/---

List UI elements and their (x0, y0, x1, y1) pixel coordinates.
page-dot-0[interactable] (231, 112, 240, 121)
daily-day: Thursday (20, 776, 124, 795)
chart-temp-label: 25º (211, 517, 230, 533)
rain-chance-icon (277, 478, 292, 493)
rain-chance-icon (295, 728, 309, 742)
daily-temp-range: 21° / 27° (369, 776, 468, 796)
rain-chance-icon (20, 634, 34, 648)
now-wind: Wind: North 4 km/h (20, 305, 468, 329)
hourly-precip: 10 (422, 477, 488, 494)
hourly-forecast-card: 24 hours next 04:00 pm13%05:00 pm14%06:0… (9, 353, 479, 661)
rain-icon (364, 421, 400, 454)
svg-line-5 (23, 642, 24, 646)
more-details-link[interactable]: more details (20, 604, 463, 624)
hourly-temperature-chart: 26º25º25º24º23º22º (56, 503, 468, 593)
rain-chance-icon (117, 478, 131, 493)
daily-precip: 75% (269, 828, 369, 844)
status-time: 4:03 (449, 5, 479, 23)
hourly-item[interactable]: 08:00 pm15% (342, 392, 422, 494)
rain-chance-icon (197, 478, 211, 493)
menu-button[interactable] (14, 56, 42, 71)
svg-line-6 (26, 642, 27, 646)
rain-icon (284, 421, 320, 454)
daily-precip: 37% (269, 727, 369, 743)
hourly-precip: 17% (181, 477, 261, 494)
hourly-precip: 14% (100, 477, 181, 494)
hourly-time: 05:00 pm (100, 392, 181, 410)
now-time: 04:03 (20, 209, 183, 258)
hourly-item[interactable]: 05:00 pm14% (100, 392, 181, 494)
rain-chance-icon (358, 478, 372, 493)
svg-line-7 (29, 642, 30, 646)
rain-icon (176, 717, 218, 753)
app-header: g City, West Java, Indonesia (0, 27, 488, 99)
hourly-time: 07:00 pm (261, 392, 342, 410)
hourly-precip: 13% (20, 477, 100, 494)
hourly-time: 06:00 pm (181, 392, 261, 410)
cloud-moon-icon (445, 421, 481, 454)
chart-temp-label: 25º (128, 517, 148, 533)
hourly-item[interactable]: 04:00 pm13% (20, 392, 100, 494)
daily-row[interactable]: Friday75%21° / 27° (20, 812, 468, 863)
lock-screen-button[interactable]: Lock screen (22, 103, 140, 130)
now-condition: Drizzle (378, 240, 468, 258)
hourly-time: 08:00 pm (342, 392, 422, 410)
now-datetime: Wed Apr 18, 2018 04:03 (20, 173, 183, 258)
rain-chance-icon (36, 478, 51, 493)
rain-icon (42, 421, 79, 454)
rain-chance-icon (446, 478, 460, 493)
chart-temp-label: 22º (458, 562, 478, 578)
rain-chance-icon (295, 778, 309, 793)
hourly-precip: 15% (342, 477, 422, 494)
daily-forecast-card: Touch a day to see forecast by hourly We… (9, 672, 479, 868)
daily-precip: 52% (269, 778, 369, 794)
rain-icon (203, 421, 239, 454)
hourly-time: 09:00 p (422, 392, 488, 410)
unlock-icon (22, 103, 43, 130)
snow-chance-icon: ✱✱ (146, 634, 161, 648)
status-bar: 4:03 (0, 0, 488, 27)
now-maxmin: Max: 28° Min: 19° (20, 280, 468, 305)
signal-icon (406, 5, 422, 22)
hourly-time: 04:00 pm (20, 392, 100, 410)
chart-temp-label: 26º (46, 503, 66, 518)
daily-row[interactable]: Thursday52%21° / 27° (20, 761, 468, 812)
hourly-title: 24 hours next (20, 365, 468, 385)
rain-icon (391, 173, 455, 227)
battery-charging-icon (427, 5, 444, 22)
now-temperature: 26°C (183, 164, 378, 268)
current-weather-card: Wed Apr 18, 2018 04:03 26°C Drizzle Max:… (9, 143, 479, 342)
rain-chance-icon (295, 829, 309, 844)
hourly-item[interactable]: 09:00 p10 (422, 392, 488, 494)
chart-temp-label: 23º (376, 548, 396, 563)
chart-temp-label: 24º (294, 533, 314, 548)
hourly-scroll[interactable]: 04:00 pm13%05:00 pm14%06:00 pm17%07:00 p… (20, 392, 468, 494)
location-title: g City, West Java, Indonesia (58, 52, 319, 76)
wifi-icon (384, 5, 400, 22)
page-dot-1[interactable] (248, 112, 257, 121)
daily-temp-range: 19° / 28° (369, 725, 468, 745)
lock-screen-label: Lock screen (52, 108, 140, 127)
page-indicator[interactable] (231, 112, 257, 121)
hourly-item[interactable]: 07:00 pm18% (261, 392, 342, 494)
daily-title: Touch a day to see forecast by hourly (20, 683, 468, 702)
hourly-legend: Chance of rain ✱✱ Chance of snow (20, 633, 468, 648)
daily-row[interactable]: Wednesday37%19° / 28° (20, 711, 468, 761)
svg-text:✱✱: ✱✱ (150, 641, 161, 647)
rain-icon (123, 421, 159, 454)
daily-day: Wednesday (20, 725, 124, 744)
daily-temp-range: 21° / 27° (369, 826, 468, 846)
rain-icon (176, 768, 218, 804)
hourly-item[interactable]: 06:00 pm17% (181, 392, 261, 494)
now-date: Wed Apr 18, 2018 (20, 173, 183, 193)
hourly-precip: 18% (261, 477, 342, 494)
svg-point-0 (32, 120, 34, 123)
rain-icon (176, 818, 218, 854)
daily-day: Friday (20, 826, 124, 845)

\---

▸ Required work: Type out all of the material again, word for word.

▸ Exercise result:
List UI elements and their (x0, y0, x1, y1) pixel coordinates.
page-dot-0[interactable] (231, 112, 240, 121)
daily-day: Thursday (20, 776, 124, 795)
chart-temp-label: 25º (211, 517, 230, 533)
rain-chance-icon (277, 478, 292, 493)
rain-chance-icon (295, 728, 309, 742)
daily-temp-range: 21° / 27° (369, 776, 468, 796)
rain-chance-icon (20, 634, 34, 648)
now-wind: Wind: North 4 km/h (20, 305, 468, 329)
hourly-precip: 10 (422, 477, 488, 494)
hourly-forecast-card: 24 hours next 04:00 pm13%05:00 pm14%06:0… (9, 353, 479, 661)
rain-icon (364, 421, 400, 454)
svg-line-5 (23, 642, 24, 646)
more-details-link[interactable]: more details (20, 604, 463, 624)
hourly-temperature-chart: 26º25º25º24º23º22º (56, 503, 468, 593)
rain-chance-icon (117, 478, 131, 493)
daily-precip: 75% (269, 828, 369, 844)
status-time: 4:03 (449, 5, 479, 23)
hourly-item[interactable]: 08:00 pm15% (342, 392, 422, 494)
rain-chance-icon (197, 478, 211, 493)
menu-button[interactable] (14, 56, 42, 71)
svg-line-6 (26, 642, 27, 646)
rain-icon (284, 421, 320, 454)
daily-precip: 37% (269, 727, 369, 743)
hourly-precip: 17% (181, 477, 261, 494)
hourly-precip: 14% (100, 477, 181, 494)
hourly-time: 05:00 pm (100, 392, 181, 410)
now-time: 04:03 (20, 209, 183, 258)
hourly-item[interactable]: 05:00 pm14% (100, 392, 181, 494)
rain-chance-icon (358, 478, 372, 493)
svg-line-7 (29, 642, 30, 646)
rain-icon (176, 717, 218, 753)
app-header: g City, West Java, Indonesia (0, 27, 488, 99)
hourly-time: 07:00 pm (261, 392, 342, 410)
hourly-precip: 13% (20, 477, 100, 494)
hourly-time: 06:00 pm (181, 392, 261, 410)
cloud-moon-icon (445, 421, 481, 454)
chart-temp-label: 25º (128, 517, 148, 533)
hourly-item[interactable]: 04:00 pm13% (20, 392, 100, 494)
daily-row[interactable]: Friday75%21° / 27° (20, 812, 468, 863)
lock-screen-button[interactable]: Lock screen (22, 103, 140, 130)
now-condition: Drizzle (378, 240, 468, 258)
hourly-time: 08:00 pm (342, 392, 422, 410)
now-datetime: Wed Apr 18, 2018 04:03 (20, 173, 183, 258)
rain-chance-icon (36, 478, 51, 493)
rain-icon (42, 421, 79, 454)
rain-chance-icon (446, 478, 460, 493)
chart-temp-label: 22º (458, 562, 478, 578)
rain-chance-icon (295, 778, 309, 793)
hourly-precip: 15% (342, 477, 422, 494)
daily-forecast-card: Touch a day to see forecast by hourly We… (9, 672, 479, 868)
daily-precip: 52% (269, 778, 369, 794)
rain-icon (203, 421, 239, 454)
hourly-time: 09:00 p (422, 392, 488, 410)
unlock-icon (22, 103, 43, 130)
snow-chance-icon: ✱✱ (146, 634, 161, 648)
status-bar: 4:03 (0, 0, 488, 27)
now-maxmin: Max: 28° Min: 19° (20, 280, 468, 305)
signal-icon (406, 5, 422, 22)
hourly-time: 04:00 pm (20, 392, 100, 410)
chart-temp-label: 26º (46, 503, 66, 518)
daily-row[interactable]: Thursday52%21° / 27° (20, 761, 468, 812)
hourly-title: 24 hours next (20, 365, 468, 385)
rain-icon (391, 173, 455, 227)
battery-charging-icon (427, 5, 444, 22)
now-temperature: 26°C (183, 164, 378, 268)
current-weather-card: Wed Apr 18, 2018 04:03 26°C Drizzle Max:… (9, 143, 479, 342)
rain-chance-icon (295, 829, 309, 844)
hourly-item[interactable]: 09:00 p10 (422, 392, 488, 494)
chart-temp-label: 23º (376, 548, 396, 563)
chart-temp-label: 24º (294, 533, 314, 548)
hourly-scroll[interactable]: 04:00 pm13%05:00 pm14%06:00 pm17%07:00 p… (20, 392, 468, 494)
location-title: g City, West Java, Indonesia (58, 52, 319, 76)
wifi-icon (384, 5, 400, 22)
page-dot-1[interactable] (248, 112, 257, 121)
daily-temp-range: 19° / 28° (369, 725, 468, 745)
lock-screen-label: Lock screen (52, 108, 140, 127)
page-indicator[interactable] (231, 112, 257, 121)
hourly-item[interactable]: 07:00 pm18% (261, 392, 342, 494)
daily-title: Touch a day to see forecast by hourly (20, 683, 468, 702)
hourly-legend: Chance of rain ✱✱ Chance of snow (20, 633, 468, 648)
daily-row[interactable]: Wednesday37%19° / 28° (20, 711, 468, 761)
svg-text:✱✱: ✱✱ (150, 641, 161, 647)
rain-icon (123, 421, 159, 454)
daily-day: Wednesday (20, 725, 124, 744)
daily-temp-range: 21° / 27° (369, 826, 468, 846)
rain-icon (176, 768, 218, 804)
hourly-item[interactable]: 06:00 pm17% (181, 392, 261, 494)
now-date: Wed Apr 18, 2018 (20, 173, 183, 193)
hourly-precip: 18% (261, 477, 342, 494)
svg-point-0 (32, 120, 34, 123)
rain-icon (176, 818, 218, 854)
daily-day: Friday (20, 826, 124, 845)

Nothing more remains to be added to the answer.